"Expliquez-nous": Noirs et pauvres, les plus touchés par le Covid-19 aux Etats-Unis
Alors que l'épidémie de coronavirus semble se stabiliser en Europe, aux Etats-Unis, elle fait des ravages. Et ce n'est visiblement qu'un début: les autorités craignent jusqu'à 200.000 morts d'ici les prochains mois.
Et les spécialistes américains n‘ont pas de mots assez durs pour qualifier ce qu’il s’est passé depuis deux mois: "Un fiasco aux proportions incroyables", "Un manque de préparation totale, une indécision coupable", "Un cas d’école qui sera étudié à l’avenir comme l’exemple du désastre et du ratage". Et on en passe et des meilleurs.
Donald Trump, une absence de décision
Pour faire court, ce que les scientifiques reprochent aux autorités c'est de ne jamais avoir développé un plan national et d’avoir naviguer à vue au gré des humeurs et des conférences de presse quotidienne de Donald Trump. D'ailleurs, quand on relit ce que le président américain a pu dire, c’est catastrophique.
Le 22 janvier, le premier cas vient d’être détecté sur le sol américain, Donald Trump commente: "Nous avons la situation sous contrôle, ça va très bien se passer". Le 30 janvier, il en rajoute: "Ca va super bien se passer". Le 10 février: "Le virus disparaîtra en avril avec le retour des beaux jours". Le 3 mars: "Ce n’est qu’une grippe qui n’a fait que 22 morts. L'économie continue, la vie continue". Et puis, enfin, le 17 mars: la prise de conscience. L’OMS vient de déclarer que le coronavirus était une pandémie. Et Donald Trump confirme. Il dit: "C’est bien une pandémie et d’ailleurs je l’avais compris depuis longtemps, avant tout le monde…" Et ce jour-là, la Maison Blanche préconise finalement des mesures de confinements que les Etats vont adopter un à un.

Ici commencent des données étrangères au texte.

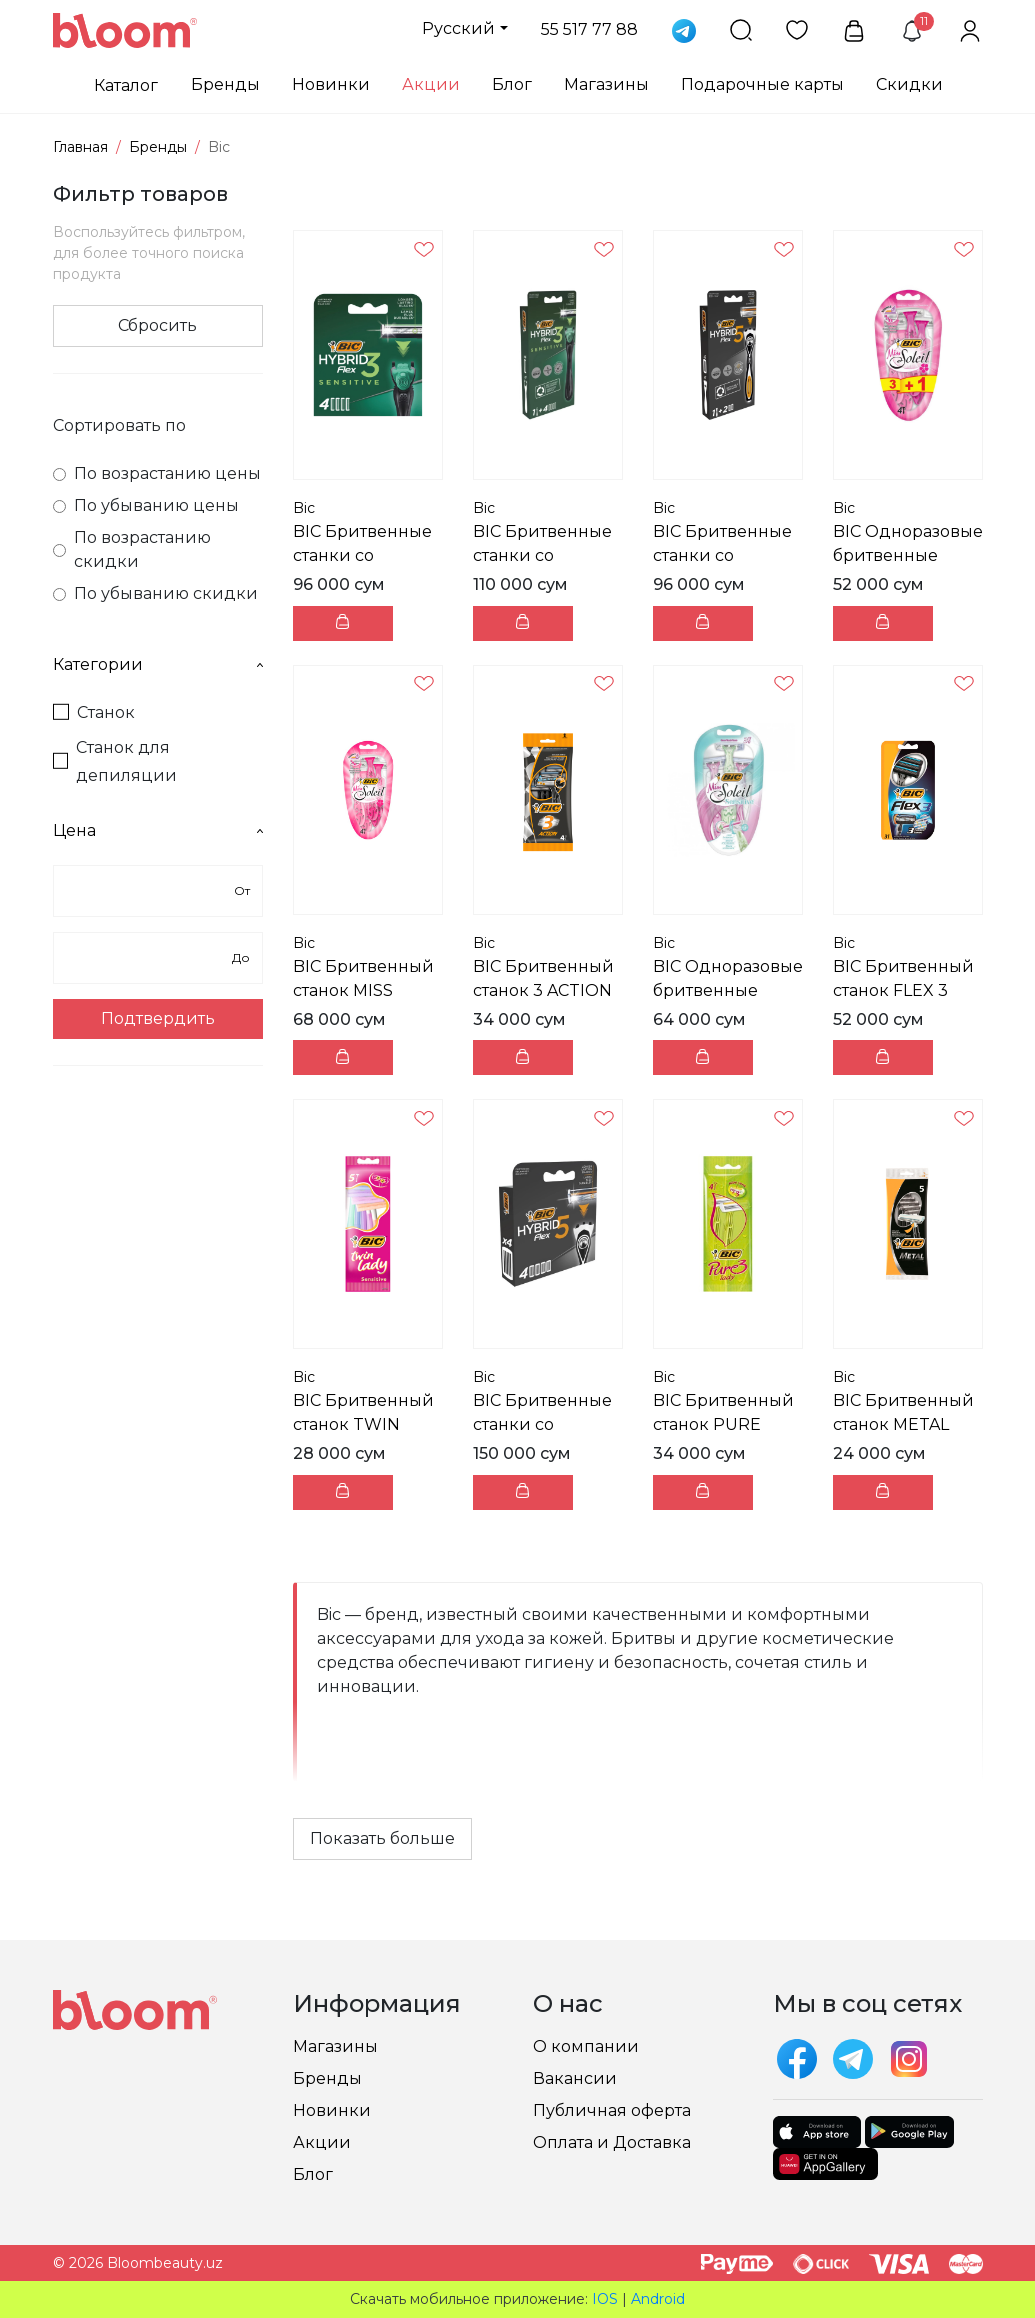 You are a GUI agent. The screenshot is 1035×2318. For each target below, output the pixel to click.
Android (658, 2299)
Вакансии (575, 2078)
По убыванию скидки (155, 593)
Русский (458, 28)
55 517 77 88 (589, 29)
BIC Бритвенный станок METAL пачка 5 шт (903, 1424)
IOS (605, 2299)
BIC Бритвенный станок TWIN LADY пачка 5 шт (363, 1424)
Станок (94, 712)
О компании (586, 2046)
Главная (80, 147)
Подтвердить (158, 1018)
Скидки (909, 84)
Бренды (225, 84)
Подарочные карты (762, 84)
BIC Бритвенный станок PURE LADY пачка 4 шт (723, 1424)
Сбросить (157, 325)
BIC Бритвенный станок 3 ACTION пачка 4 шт (543, 990)
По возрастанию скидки (132, 549)
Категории (158, 664)
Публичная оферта (612, 2110)
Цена (158, 830)
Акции (431, 84)
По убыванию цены (146, 505)
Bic (304, 508)
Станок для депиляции (115, 761)
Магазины (606, 84)
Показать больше (382, 1838)
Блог (512, 84)
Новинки (331, 84)
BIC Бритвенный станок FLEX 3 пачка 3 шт (903, 990)
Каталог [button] (126, 85)
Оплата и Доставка (612, 2142)
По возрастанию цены (157, 473) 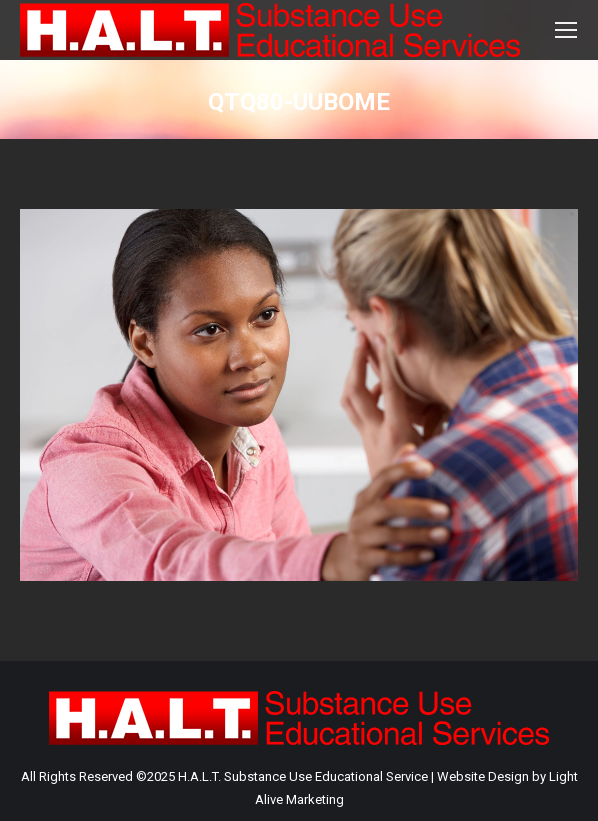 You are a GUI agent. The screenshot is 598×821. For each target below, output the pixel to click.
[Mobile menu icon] (566, 30) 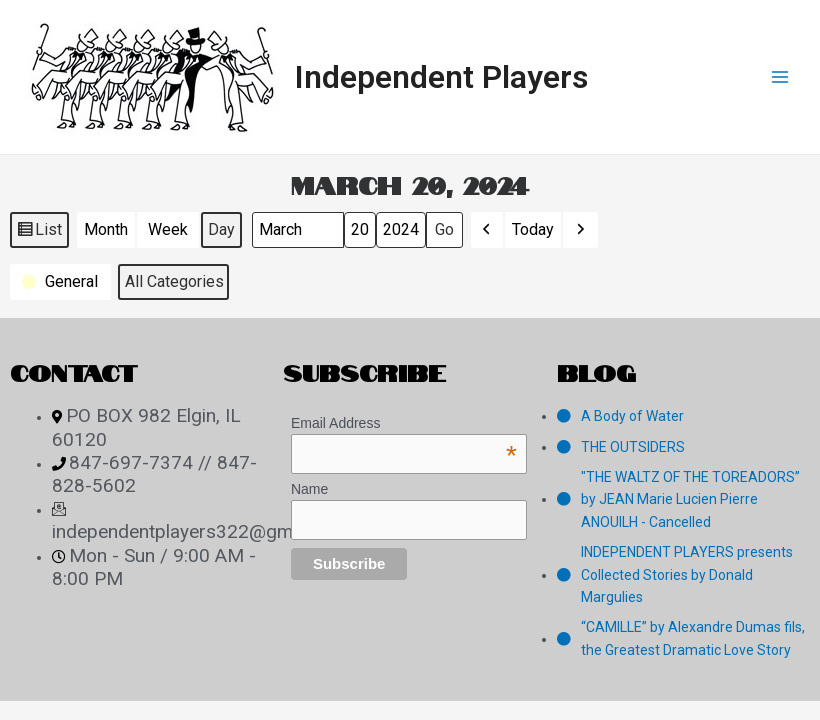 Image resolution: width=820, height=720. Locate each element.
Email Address (404, 423)
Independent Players (441, 77)
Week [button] (168, 229)
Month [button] (106, 229)
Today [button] (533, 229)
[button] (487, 230)
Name (309, 489)
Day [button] (221, 229) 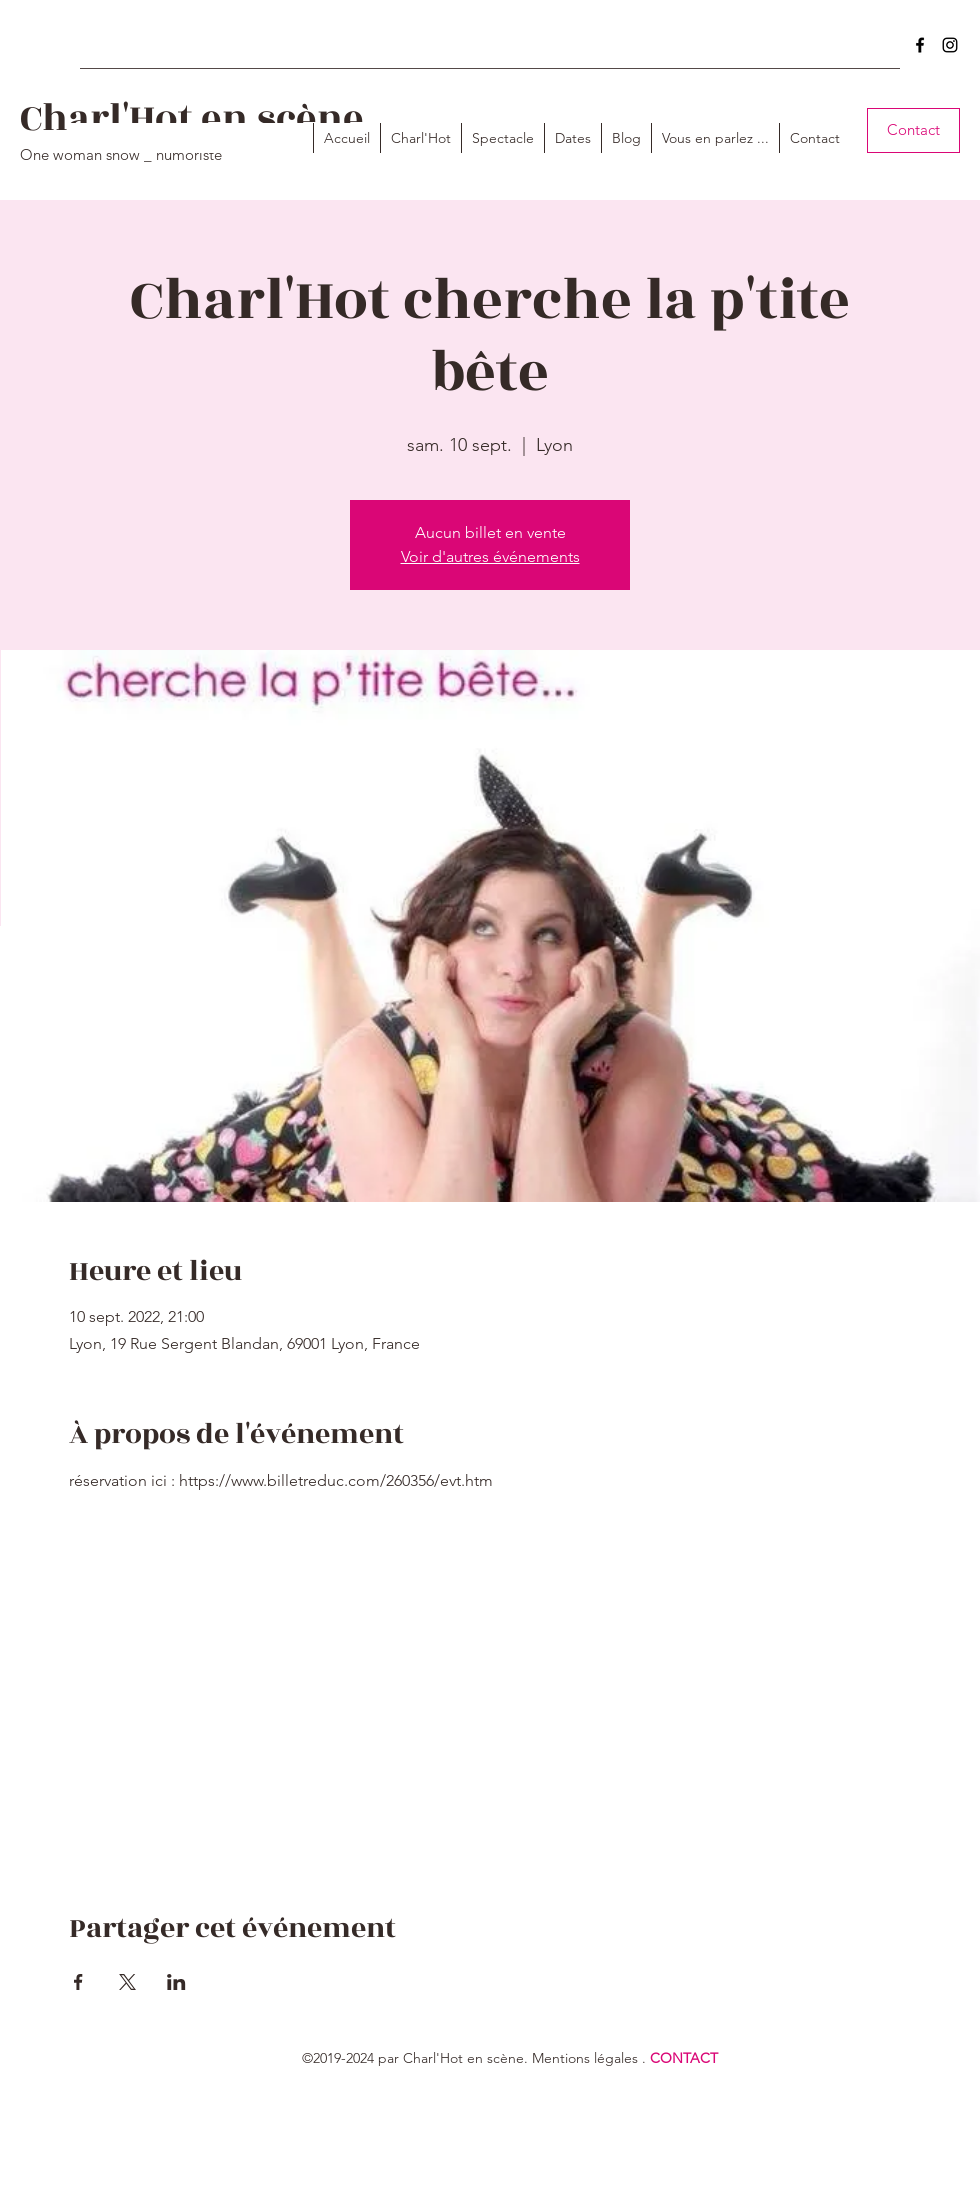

Le ton a donc changé. Donald Trump va ensuite prédire, les jours les plus tristes de l’histoire américaine et surtout annoncer que le bilan devrait se situer entre 100.000 et 240.000 morts. Parce qu’il est là: sans lui, cela pourrait être 2 millions de morts, dit-il.
Revenons sur la date du 22 janvier. C’est le jour du 1er cas américain mais aussi le jour du premier cas en Corée du sud. A Séoul, le jour-même, le gouvernement lance une gigantesque commande de tests et mobilise toute d'industrie pharmaceutique pour produire ces tests. Et on sait que c’est avec cette politique de tests que la Corée s’en est sortie mieux que tout le monde et avant tout le monde…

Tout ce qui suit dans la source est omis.